Le soir du 13 janvier 2011, Mohamed cherchait un moyen de transport pour rentrer chez lui. Il entendait des cris et des tirs. « Je venais tout juste de finir ma journée de travail. Il faisait nuit et j’attendais le bus juste derrière le poste de police » déclarait-il dans une vidéo publiée en mai 2012. Mohamed n’a pas vu celui qui lui a tiré dessus.

Absence de l’État et collectes de fond pour l’hospitaliser

Mohamed Hanchi a été transféré à l’hôpital de Nabeul, juste après avoir reçu la balle perdue. Il a subi une ablation d’une partie de ses intestins ce qui l’a rendu incontinent. Il faisait ses besoins dans une poche qui a favorisé les infections. Fin juin 2011, l’hôpital de Nabeul demande à sa famille de le faire sortir malgré son état de santé instable. Il revient alors chez lui où il vivait dans une cabane dans la montagne de Borj Cedria. Sa plaie s’était infectée et sa famille indigente était incapable d’assurer des soins quotidiens ou de supporter leur coût.

L’association Nsitni [Tu m’as oublié] ainsi que d’autres collectifs et militants indépendants se mobilisent pour que Mohamed soit admis à nouveau dans un hôpital. Le 3 juillet 2011, il se fait opérer mais la balle reste encore logée dans son corps amaigri. Sur la page facebook « Sauvez Mohamed Hanchi », une des militantes témoigne, deux semaines après son opération, « Il a toujours besoin de poches dans lesquelles il fait ses besoins. Ces poches sont chères et parfois indisponibles. Sa famille doit se rendre dans des villes voisines pour les trouver ».

Après cette deuxième opération, l’état de santé de Mohamed Hanchi ne s’améliore pas. Suite à des appels aux dons sur les réseaux sociaux, un homme d’affaire s’est chargé de l’hospitalisation de Hanchi, dans une clinique de Hammamet durant quelques semaines en août 2011. Un an après, Mohamed se fait interner dans une autre clinique privée à Tunis, payée par d’autres bienfaiteurs.

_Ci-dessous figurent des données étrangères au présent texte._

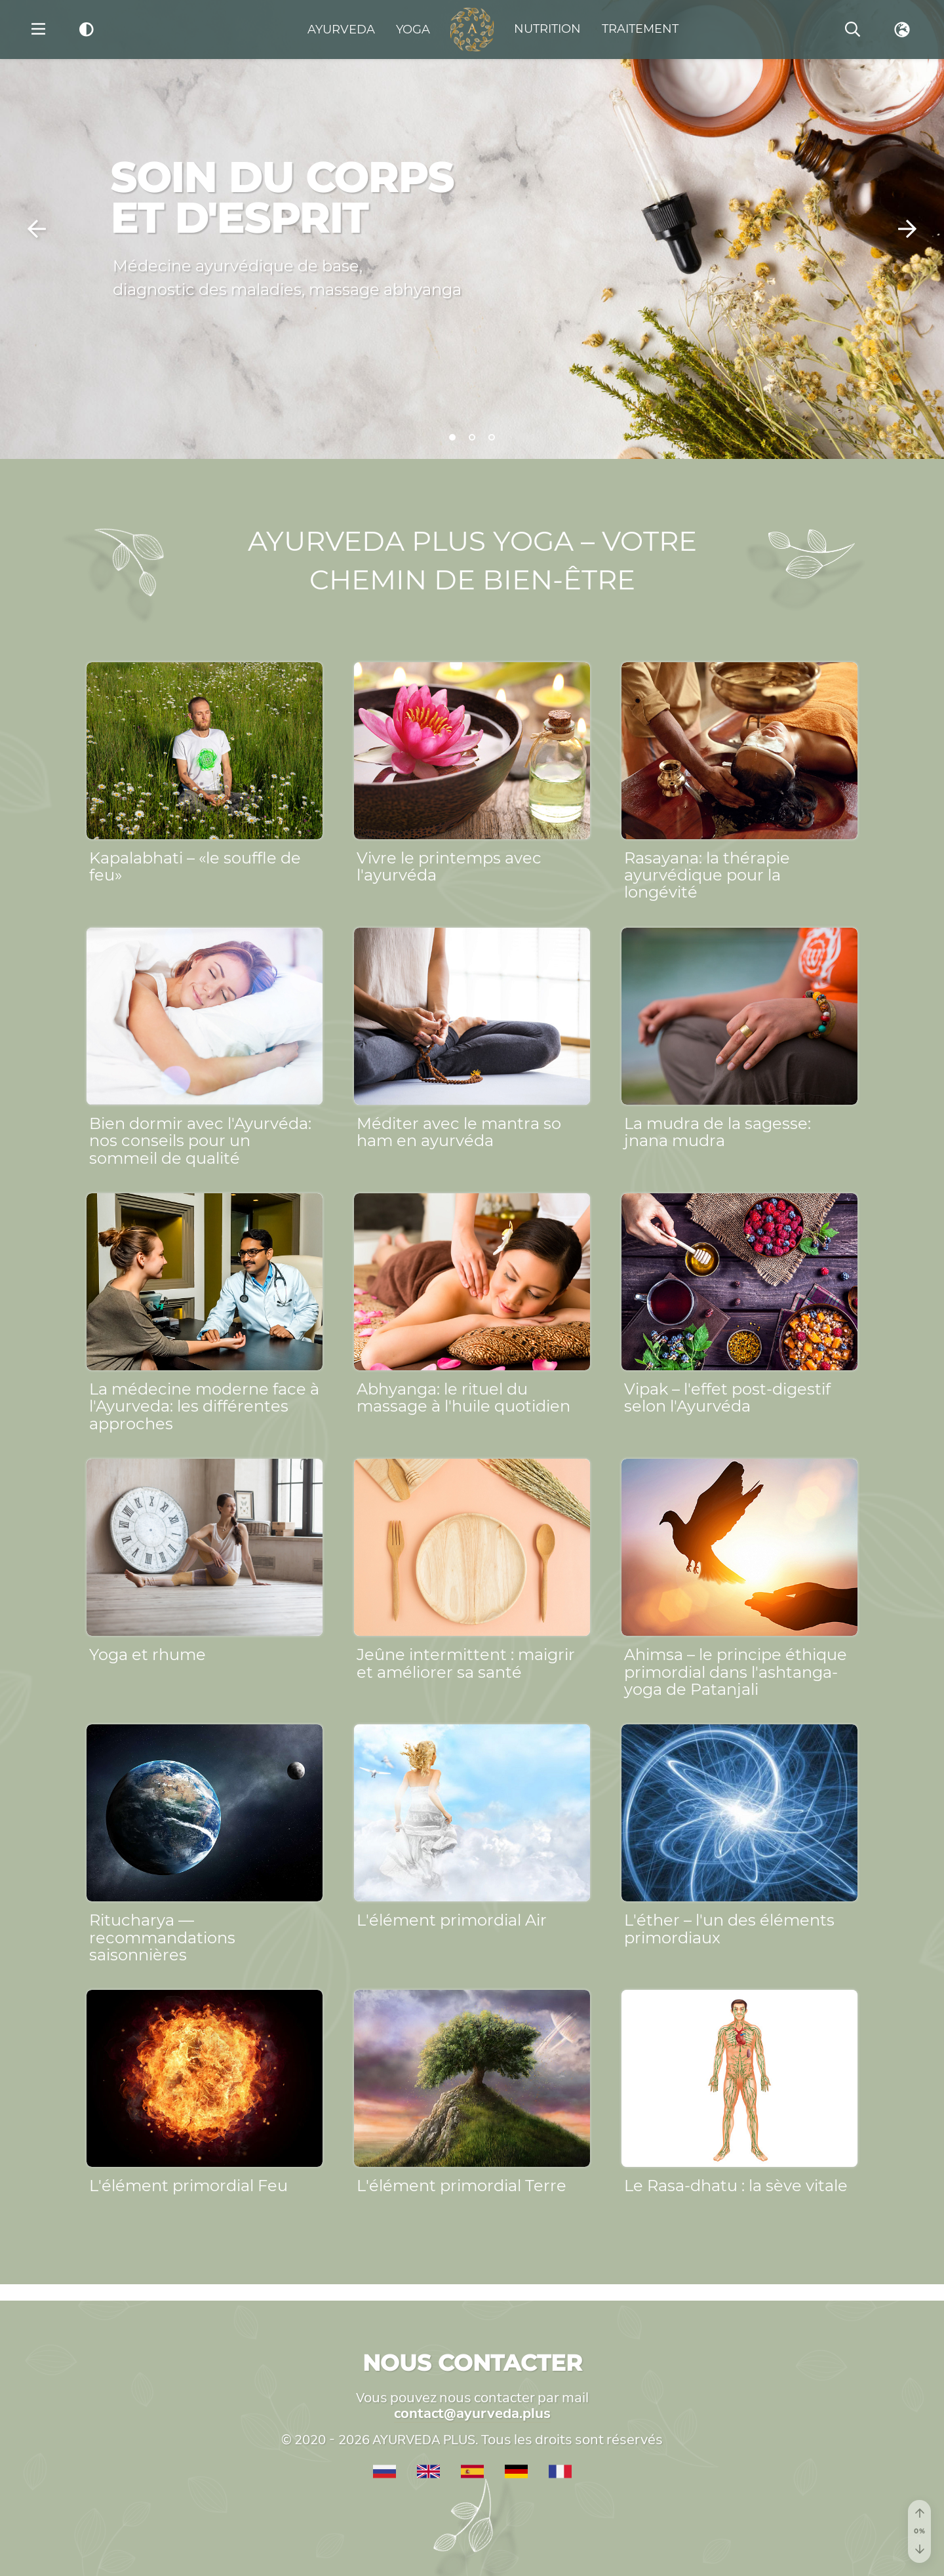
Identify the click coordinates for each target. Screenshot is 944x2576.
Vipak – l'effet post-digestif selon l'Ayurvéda (727, 1397)
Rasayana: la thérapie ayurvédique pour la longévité (707, 875)
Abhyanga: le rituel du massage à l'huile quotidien (463, 1397)
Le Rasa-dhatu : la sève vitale (736, 2185)
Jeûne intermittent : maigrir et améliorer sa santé (466, 1663)
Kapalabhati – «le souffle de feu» (195, 866)
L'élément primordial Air (452, 1920)
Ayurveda (341, 29)
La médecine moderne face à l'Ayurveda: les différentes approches (204, 1406)
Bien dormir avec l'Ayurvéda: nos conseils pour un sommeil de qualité (200, 1141)
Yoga (413, 29)
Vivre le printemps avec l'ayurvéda (449, 866)
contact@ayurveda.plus (472, 2413)
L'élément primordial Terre (461, 2185)
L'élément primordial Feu (188, 2185)
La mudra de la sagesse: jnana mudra (717, 1132)
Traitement (640, 29)
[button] (36, 229)
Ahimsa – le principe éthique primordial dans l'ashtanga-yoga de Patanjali (735, 1672)
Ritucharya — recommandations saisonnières (162, 1937)
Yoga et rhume (147, 1654)
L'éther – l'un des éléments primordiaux (729, 1929)
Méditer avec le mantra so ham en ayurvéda (459, 1132)
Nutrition (547, 29)
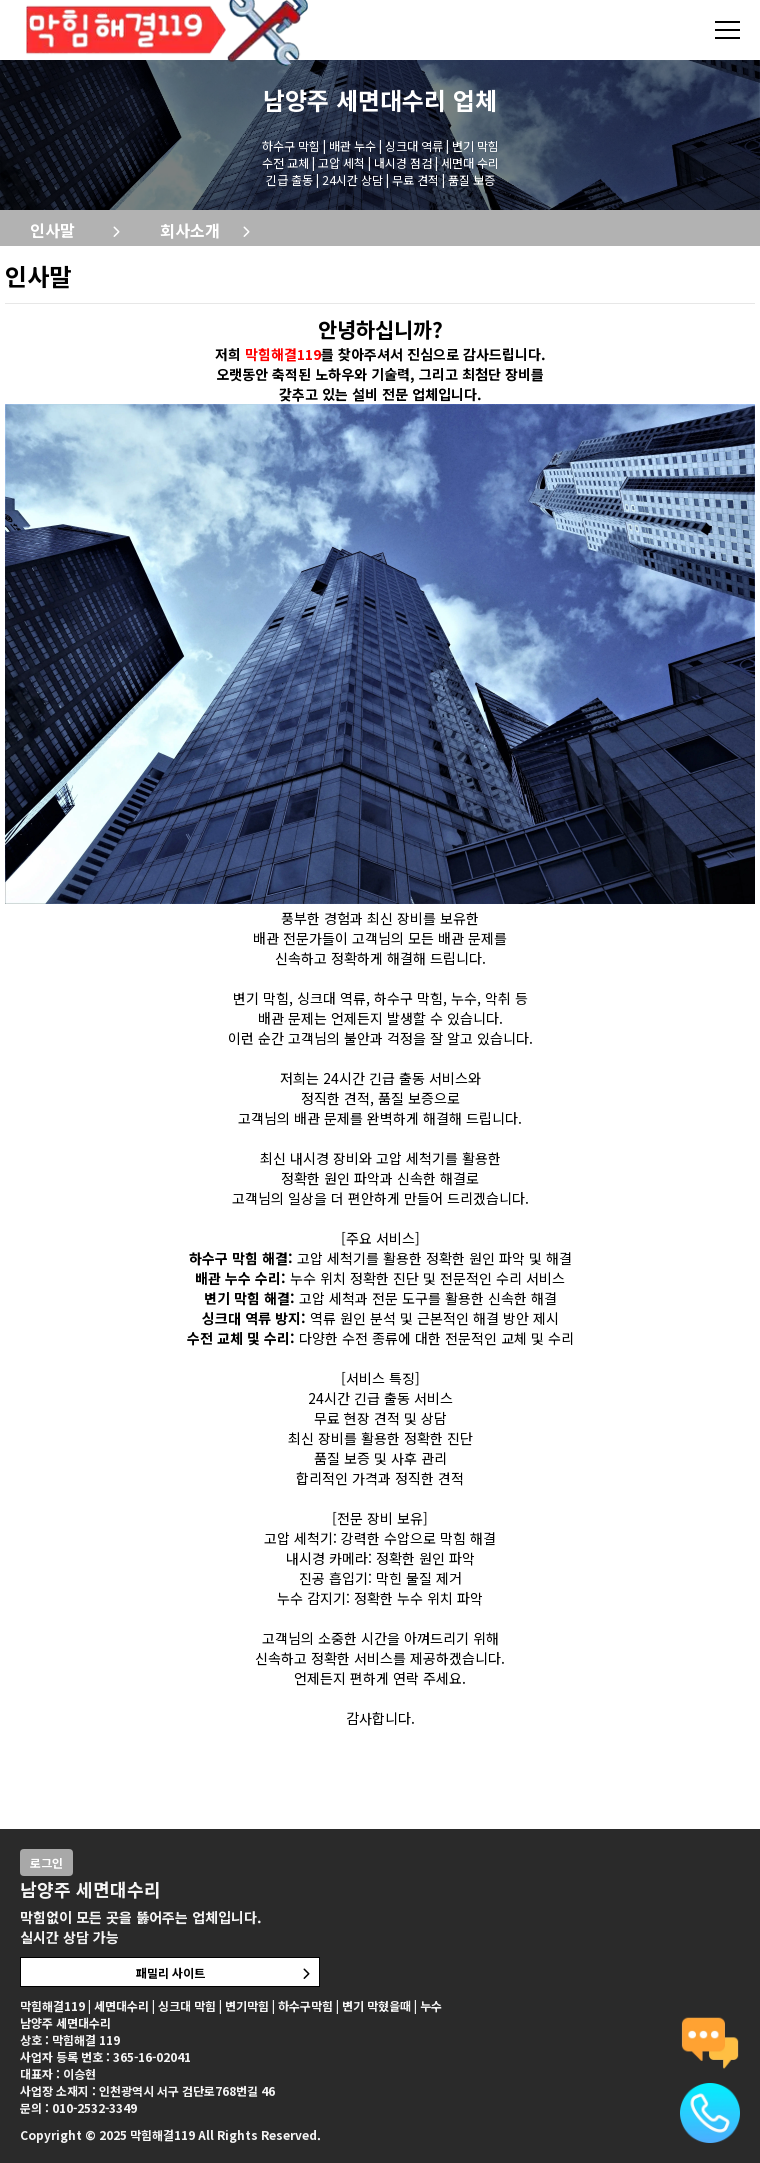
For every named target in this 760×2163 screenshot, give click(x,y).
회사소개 (190, 230)
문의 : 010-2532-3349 (78, 2107)
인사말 (52, 230)
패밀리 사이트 (170, 1972)
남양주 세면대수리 (354, 99)
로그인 (46, 1862)
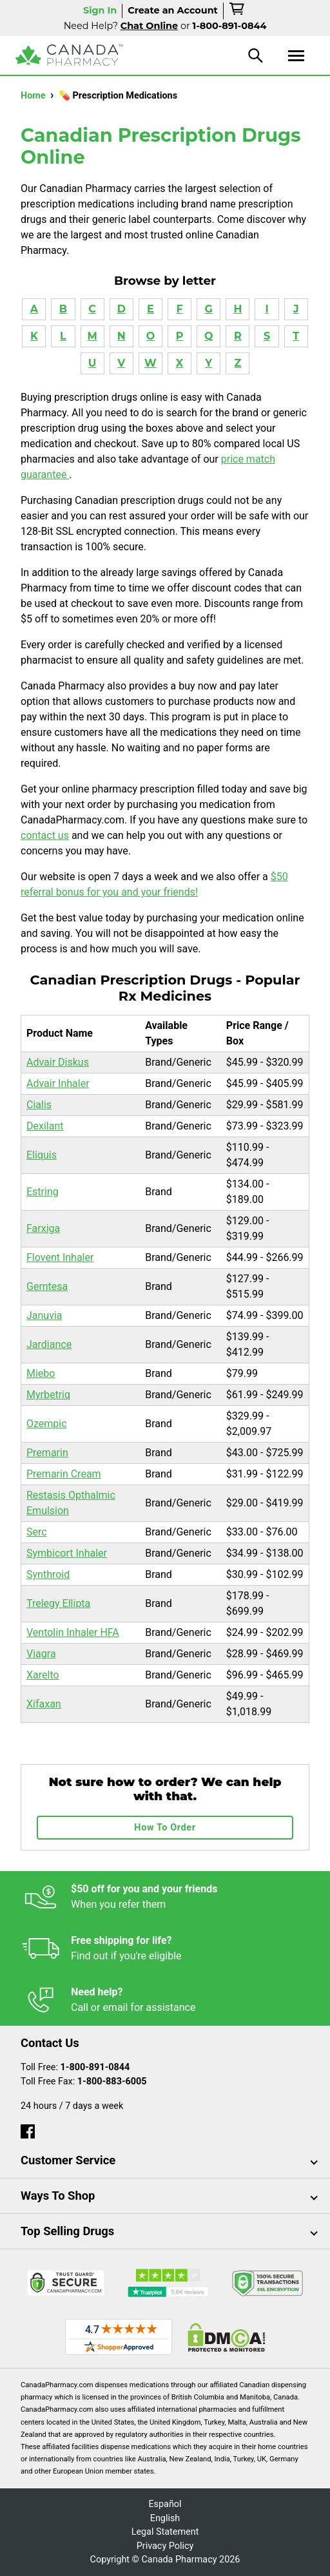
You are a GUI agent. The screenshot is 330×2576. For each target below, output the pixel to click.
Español (164, 2504)
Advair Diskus (57, 1062)
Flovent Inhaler (59, 1257)
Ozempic (46, 1424)
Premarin (47, 1453)
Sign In (100, 10)
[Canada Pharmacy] (69, 55)
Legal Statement (165, 2531)
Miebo (40, 1373)
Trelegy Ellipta (58, 1603)
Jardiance (49, 1344)
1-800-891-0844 (95, 2067)
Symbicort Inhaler (66, 1553)
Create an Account (173, 10)
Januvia (44, 1315)
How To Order (164, 1827)
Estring (42, 1192)
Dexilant (44, 1126)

Vérités cachées et dignité bafouée

Selon le collectif  Vérité et Justice, la dernière opération qu’a subi Mohamed l’avait rendu paraplégique. Malgré les longs séjours dans les hôpitaux, la commission médicale chargée des blessés de la révolution « n’a pas pensé à regarder de plus près, à lui faire subir des examens, des radios avant cette opération ? Et on lui découvre bien tard, trop tard un cancer assassin métastasé en stade terminal […]. Pourquoi les médecins n’ont pas exploré la zone avoisinant l’impact de la balle qui l’avait blessé (là où la tumeur a proliféré par la suite -métastases osseuses, hépatique, rénales, surrénaliennes, pancréatiques et musculaire) ? » se demande le collectif dans une note publiée, ce samedi 27 février.

Majdouline Cherni qui a perdu son statut de secrétaire d’Etat mais toujours chargée du dossier des martyrs auprès de Habib Essid, s’est rendue le 15 fevrier 2016 au chevet de Mohamed Hanchi. Quelques heures après sa mort elle s’est fendue d’un statut facebook où elle dénie « tout lien de causalité entre la blessure pendant la révolution et la maladie qui a causé sa mort ». Pour sa part, le collectif  Justice et Vérité ainsi que la famille de Hanchi accusent l’État de laxisme et appellent l’Instance vérité et dignité (IVD) à mener une enquête sur les causes de la mort de Mohamed et « de protéger tous les documents concernant le défunt avant qu’ils ne soient détruits pour que la vérité émerge et que l’histoire enregistre jusqu’où ont menés le mépris et l’arrogance des responsables, qu’ils soient politiques, administratifs ou médicaux ».